Le récit qui a commencé à Paris se termine à Venise. Pour mener son enquête, Raphaël part dans la ville où son père est décédé avec l’ex-maîtresse de son père. Dans Le Livre des Cercles, les villes ne sont pas seulement des lieux mais avant tout des étapes d’un cheminement intérieur. Dans la ville entourée d’eau, Raphaël comprend, après une brève liaison et une rupture inévitable, le but de son errance. Malgré la souffrance que lui a causé le départ de son amie, il n’a ni le courage ni l’envie de se suicider. Ce constat le rend plus disponible et plus réceptif. Venise est la dernière étape de son chemin :

Pas un bruit à Venise. Je me promène sur la Riva della Schiavoni. Parfois, je crie pour me persuader que je suis encore vivant. Après une longue errance dans les rues qui s’enroulent autour de moi comme les anneaux d’un serpent, je m’assieds sur une berge et regarde l’eau. A l’instar du fleuve de l’enfer, elle reflète les images fugitives de mon passé. Tour à tour, je revois la solitude de Vallier, le plaisir obscène de Dassonval, la fièvre d’Alix avide de se consumer. Peu à peu, les visages se confondent, se disloquent en un cruel ricanement. (176)

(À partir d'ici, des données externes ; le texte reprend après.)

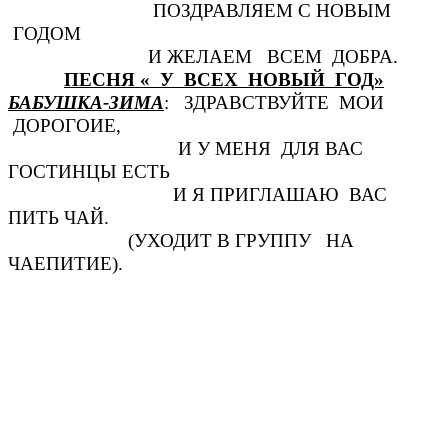
ПОЗДРАВЛЯЕМ С НОВЫМ
ГОДОМ
И ЖЕЛАЕМ ВСЕМ ДОБРА.
ПЕСНЯ « У ВСЕХ НОВЫЙ ГОД»
БАБУШКА-ЗИМА
: ЗДРАВСТВУЙТЕ МОИ
ДОРОГОИЕ,
И У МЕНЯ ДЛЯ ВАС
ГОСТИНЦЫ ЕСТЬ
И Я ПРИГЛАШАЮ ВАС
ПИТЬ ЧАЙ.
(УХОДИТ В ГРУППУ НА
ЧАЕПИТИЕ).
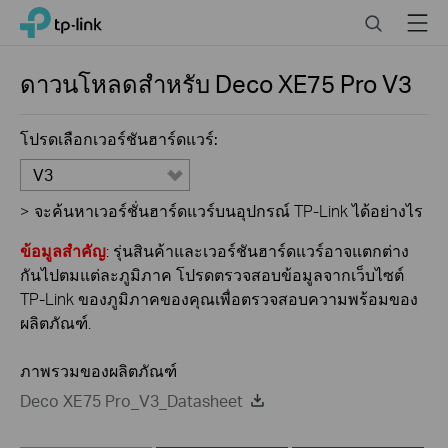
Click
Search
Menu
TP-Link, Reliably Smart
to
skip
the
ดาวนโหลดสำหรับ
Deco XE75 Pro
V3
navigation
bar
โปรดเลือกเวอร์ชันฮาร์ดแวร์:
V3
>
จะค้นหาเวอร์ชั่นฮาร์ดแวร์บนอุปกรณ์ TP-Link ได้อย่างไร
ข้อมูลสำคัญ
: รุ่นสินค้าและเวอร์ชันฮาร์ดแวร์อาจแตกต่าง
กันไปตมแต่ละภูมิภาค โปรดตรวจสอบข้อมูลจากเว็บไซต์
TP-Link ของภูมิภาคของคุณเพื่อตรวจสอบความพร้อมของ
ผลิตภัณฑ์.
ภาพรวมของผลิตภัณฑ์
Deco XE75 Pro_V3_Datasheet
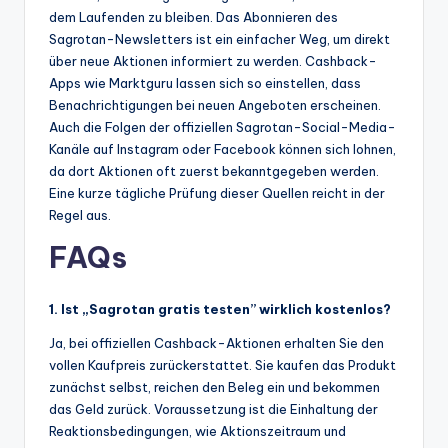
dem Laufenden zu bleiben. Das Abonnieren des
Sagrotan-Newsletters ist ein einfacher Weg, um direkt
über neue Aktionen informiert zu werden. Cashback-
Apps wie Marktguru lassen sich so einstellen, dass
Benachrichtigungen bei neuen Angeboten erscheinen.
Auch die Folgen der offiziellen Sagrotan-Social-Media-
Kanäle auf Instagram oder Facebook können sich lohnen,
da dort Aktionen oft zuerst bekanntgegeben werden.
Eine kurze tägliche Prüfung dieser Quellen reicht in der
Regel aus.
FAQs
1. Ist „Sagrotan gratis testen” wirklich kostenlos?
Ja, bei offiziellen Cashback-Aktionen erhalten Sie den
vollen Kaufpreis zurückerstattet. Sie kaufen das Produkt
zunächst selbst, reichen den Beleg ein und bekommen
das Geld zurück. Voraussetzung ist die Einhaltung der
Reaktionsbedingungen, wie Aktionszeitraum und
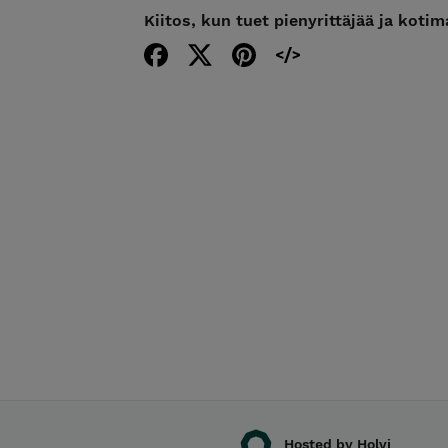
Kiitos, kun tuet pienyrittäjää ja koti
Hosted by Holvi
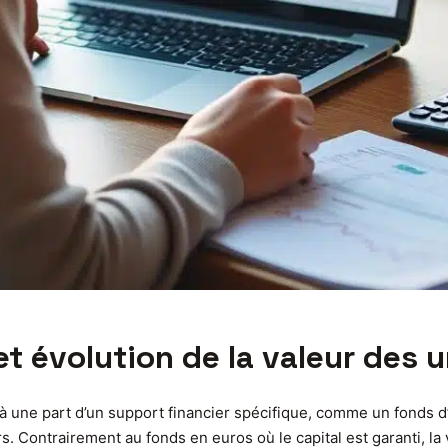
t évolution de la valeur des u
 une part d’un support financier spécifique, comme un fonds d’a
. Contrairement au fonds en euros où le capital est garanti, la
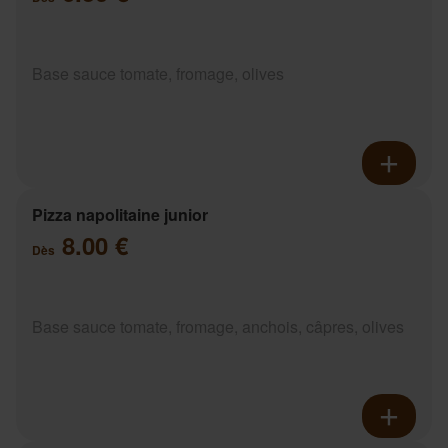
Base sauce tomate, fromage, olives
Pizza napolitaine junior
8.00 €
Dès
Base sauce tomate, fromage, anchois, câpres, olives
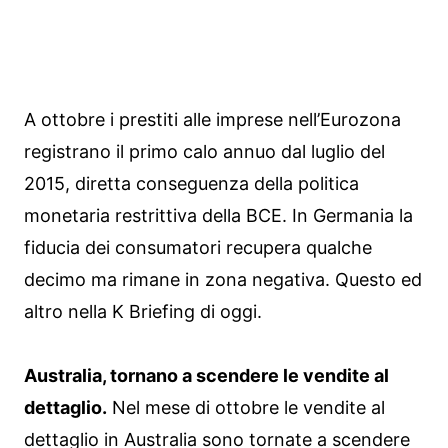
A ottobre i prestiti alle imprese nell’Eurozona
registrano il primo calo annuo dal luglio del
2015, diretta conseguenza della politica
monetaria restrittiva della BCE. In Germania la
fiducia dei consumatori recupera qualche
decimo ma rimane in zona negativa. Questo ed
altro nella K Briefing di oggi.
Australia, tornano a scendere le vendite al
dettaglio.
Nel mese di ottobre le vendite al
dettaglio in Australia sono tornate a scendere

Dans ce passage, l’image des rues comme les anneaux d’un serpent est suivie de l’image du fleuve de l’enfer. Ainsi, tout fait penser que Venise est une ville ensorcelée : les rues se nouent autour de l’homme pour l’égarer et l’eau reflète son passé. A l’instar des descriptions de Paris au début du roman, Raphaël voit l’enfer autour de lui, mais en fait ce n’est qu’une image de son monde intérieur.

Dans le dernier chapitre de son roman, Zenou décrit une expérience d’illumination propre aux mystiques. Au moment où Raphaël renonce à vouloir tout savoir sur son père et à chercher Dieu, il atteint une soudaine lucidité. Tout d’un coup, la peur de la mort s’efface et Raphaël comprend le but de son errance :

Maintenant, maintenant seulement, je comprends les phrases de Lie- Tseu : « Le but suprême du voyageur est d’ignorer où il va. Le but suprême du celui qui contemple est de ne plus savoir ce qu’il contemple. Chaque chose, chaque être est occasion du voyage, de contemplation. » (171)

Pour Lie-Tseu, l’errance a un but. L’intérêt du voyage serait dans le détachement qu’implique le départ vers l’inconnu. L’errance est une forme de voyage permanent à la fois dans l’espace et dans les souvenirs. Il faut errer pour ne plus savoir où l’on va comme il faut contempler pour ne plus savoir ce que l’on contemple.

Le Livre des Cercles s’achève par une dissolution du narrateur. L’apaisement du personnage s’associe à l’apaisement du récit. Quand le narrateur n’a plus besoin de raconter ses aventures, il peut se concentrer sur l’essentiel. Le roman devient un poème, un essai et une prière. La voix d’un personnage en dissolution nous invite à ouvrir les yeux : le réel ne se saisit pas par le savoir mais par les tentatives de l’approcher que sont le regard, le toucher, le sentir et l’écriture.


Sirkka Remes prépare un doctorat en littérature française à l'université de Paris 3 sur l'oeuvre de Gilles Zenou. Elle a obtenu son D.E.A. à l'université de Paris 8 en 2002. Ses thèmes de recherche comprennent les transformations du genre (genres littéraires ainsi que féminin/masculin), les relations entre la littérature et la philosophie et les problématiques de  la diversité culturelle dans la littérature francophone.



 

Bibliographie

Zenou, Gilles. Le Livre des Cercles.  Paris : Sillages/Noël Blandin, 1990 [1988].